Il y a, évidemment, des éléments stressants lorsque l’on roule ici, mais ils sont davantage liés aux caractéristiques intrinsèques du circuit. Monaco est un tracé vraiment exigeant pour les pilotes. On sait tous qu’ici on ne peut pas commettre la moindre erreur parce que les rails sont très proches. C’est d’ailleurs ce qui rend le pilotage à Monaco si excitant pour les pilotes. Quand vous êtes en qualification, vous prenez tous les risques possibles pour réussir le meilleur job qu’il soit. La pression est donc à son maximum, mais elle n’est pas dû au fait que j’évolue à domicile. Je ressens plus de l’excitation et de la joie à l’idée de rouler à la maison. Monaco est un petit pays, mais son Grand Prix reste à mes yeux le plus iconique du monde. C’est un honneur pour moi de représenter Monaco à domicile. Je vais donc essayer de l’emporter de nouveau ici comme il y a deux ans.
L’an dernier, vous avez inscrit 86 points de plus que votre coéquipier à Maranello, Lewis Hamilton. Comment expliquez-vous le très net resserrement des performances entre vous et lui en 2026 ?
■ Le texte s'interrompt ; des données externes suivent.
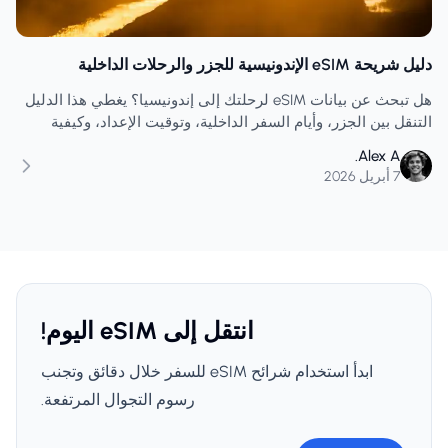
دليل شريحة eSIM الإندونيسية للجزر والرحلات الداخلية
هل تبحث عن بيانات eSIM لرحلتك إلى إندونيسيا؟ يغطي هذا الدليل
التنقل بين الجزر، وأيام السفر الداخلية، وتوقيت الإعداد، وكيفية
شراء بيانات كافية لأكثر أجزاء الطريق ازدحامًا.
Alex A.
7 أبريل 2026
انتقل إلى eSIM اليوم!
ابدأ استخدام شرائح eSIM للسفر خلال دقائق وتجنب
رسوم التجوال المرتفعة.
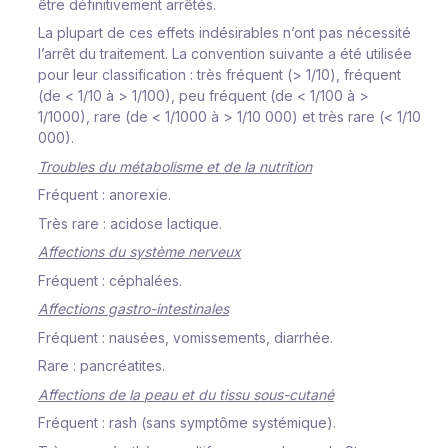
ê
t
r
e
dé
f
i
n
i
t
i
v
e
m
ent
a
rr
êté
s
.
La
p
l
u
p
a
r
t
de
c
es
e
ff
ets
i
n
dé
s
i
r
a
b
l
es
n
’
o
n
t
pas
n
é
c
e
s
s
i
té
l
’
a
rr
êt
du
t
r
a
i
te
m
ent.
L
a
c
on
v
en
t
i
o
n
s
u
i
v
a
n
te a
é
t
é
u
t
i
li
s
ée
p
our
l
eur
c
l
a
ss
i
f
i
c
at
i
on
:
t
r
ès
f
r
équent
(
>
1/10
)
,
f
r
éque
n
t
(
de
<
1/10
à
>
1/
1
00
)
,
peu
f
r
équent
(
de
< 1/
1
00
à
>
1
/
1000
)
,
r
a
r
e
(
de
< 1/1
0
00
à
>
1
/
10
000)
e
t
t
r
ès
r
a
r
e
(
<
1
/10
0
00
)
.
T
r
oub
l
es
du
m
étab
o
li
s
m
e
et
de
l
a nut
r
i
t
i
o
n
Fr
éque
n
t
:
a
no
r
e
xi
e.
Très rare
: acidose lactique.
A
ff
e
c
t
i
ons
du
s
y
s
tè
m
e
ne
r
v
eux
Fr
éque
n
t
:
c
ép
h
a
l
é
es.
A
ff
e
c
t
i
ons
ga
s
t
r
o
-
i
n
te
s
t
i
na
l
es
Fr
éque
n
t
:
n
au
s
ée
s
,
v
o
m
i
ss
e
m
ent
s
,
d
i
a
rr
h
ée.
Ra
r
e
:
p
an
cr
é
at
i
t
e
s
.
A
ff
e
c
t
i
ons
de
l
a
p
eau
et du
t
i
ss
u
s
ou
s-c
uta
n
é
Fr
éque
n
t
:
r
a
s
h
(s
ans
s
y
m
ptô
m
e
s
y
s
té
m
i
que
)
.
Pour commencer, Lewis est extrêmement talentueux . Depuis qu’il a débuté en F1, il a réalisé bien plus de choses que moi dans ce sport. C’est un pilote exceptionnel. La saison dernière n’a, il est vrai, pas été facile pour lui. À de nombreuses reprises, Lewis n’a pas eu de chance. Mais cette année avec ces nouvelles autos, il s’est tout de suite senti à l’aise. De mon côté, j’ai eu un petit peu plus de travail notamment à Shanghai et à Montréal. À Melbourne ce n’était pas si mal, mais les choses ont été beaucoup plus compliquées pour moi en Chine et au Canada. Je dois simplement travailler. Mais pour revenir à votre question, je ne pense pas que l’écart de l’an dernier soit une normalité. Lewis demeure un pilote d’exception. À aucun moment, je n’ai douté que nous serions proches l’un de l’autre cette saison. Tant mieux quelque part, car c’est bien aussi pour l’équipe. Le fait que l’on se pousse tous les deux pour débloquer davantage de performance constitue une excellente chose.
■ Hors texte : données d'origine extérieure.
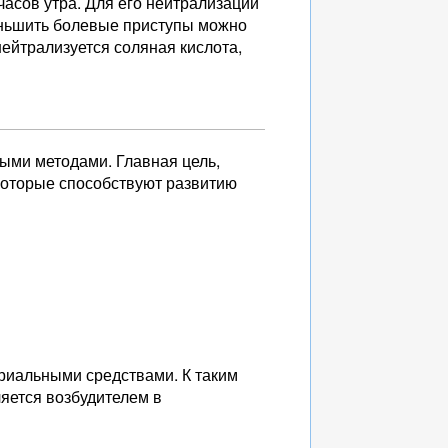
часов утра. Для его нейтрализации
еньшить болевые приступы можно
ейтрализуется соляная кислота,
ыми методами. Главная цель,
которые способствуют развитию
ериальными средствами. К таким
ляется возбудителем в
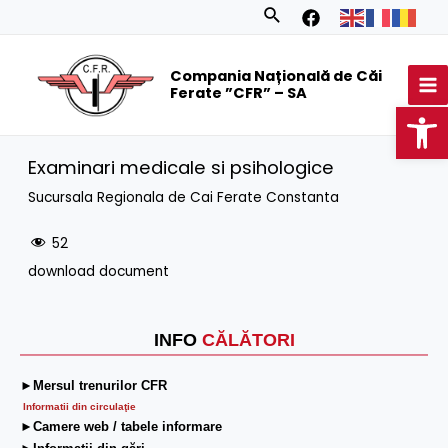
Skip
Search
to
MA
content
Compania Națională de Căi
M
Ferate ”CFR” – SA
Op
Examinari medicale si psihologice
Sucursala Regionala de Cai Ferate Constanta
52
download document
INFO
CĂLĂTORI
►Mersul trenurilor CFR
Informatii din circulaţie
►Camere web / tabele informare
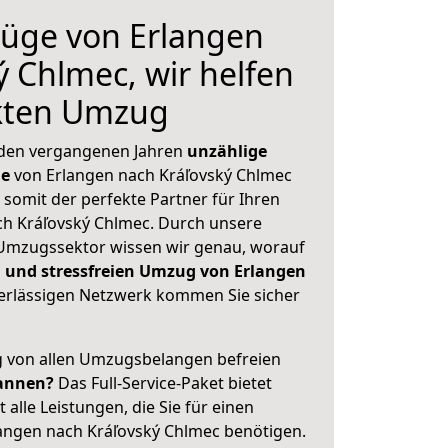
üge von Erlangen
ý Chlmec, wir helfen
ekten Umzug
 den vergangenen Jahren
unzählige
ge
von Erlangen nach Kráľovský Chlmec
 somit der perfekte Partner für Ihren
 Kráľovský Chlmec. Durch unsere
Umzugssektor wissen wir genau, worauf
 und stressfreien Umzug von Erlangen
rlässigen Netzwerk kommen Sie sicher
ig von allen Umzugsbelangen befreien
annen?
Das Full-Service-Paket bietet
alle Leistungen, die Sie für einen
angen nach Kráľovský Chlmec benötigen.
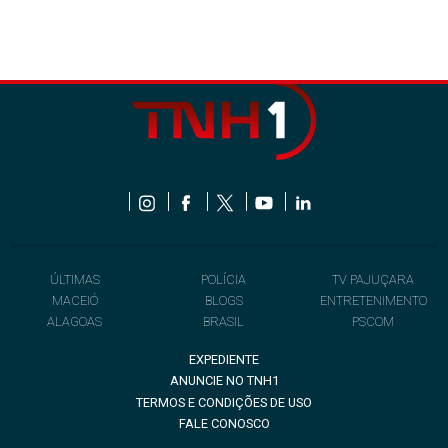
ÚLTIMAS
POLÍCIA
TV PAJUÇARA
MACEIÓ
BLOGS
ENTRETENIMENTO
ALAGOAS
BRASIL
PSCOM
EXPEDIENTE
ANUNCIE NO TNH1
TERMOS E CONDIÇÕES DE USO
FALE CONOSCO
Kimi Antonelli réalise un début de saison tonitruant au volant de sa Mercedes. Avez-vous été surpris par les performances du jeune pilote italien depuis l’ouverture du championnat à Melbourne ?
On s’attendait tous à ce que Mercedes soit particulièrement forte cette saison. Kimi a, effectivement, réalisé un super début de saison. De son côté, George (Russell. Ndlr) n’a pas eu beaucoup de chance au Canada. L’écart au championnat est peut-être un peu plus important qu’il ne devrait l’être, mais il n’en demeure pas moins que Kimi s’est montré très impressionnant jusque-là. Pour sa deuxième saison en Formule 1, il est juste brillant. J’ai suivi Kimi pendant quasiment toute sa carrière et j’ai toujours dit qu’il serait exceptionnel une fois arrivé en Formule 1. Il a beaucoup appris et emmagasiné lors de son année de rookie. Maintenant, je ne m’attendais pas forcément à ce qu’il réussisse un step aussi grand entre sa première et sa deuxième saison. C’est beau à voir, car comme je l’évoquais lors des premières courses de l’année il a encore cette insouciance en lui. C’est normal quelque part puisqu’il n’en est qu’à sa deuxième saison en F1, mais quand on est jeune on a cette espèce de détachement qui entre en ligne de compte. Cela se voit. C’est fluide. Il donne absolument tout sans la moindre arrière-pensée. C’est, je pense, ce qui fait sa force surtout sur une saison comme celle-là où il faut penser à tellement de choses et s’adapter à plein de nouveautés. Il a, tout simplement, fait un boulot exceptionnel.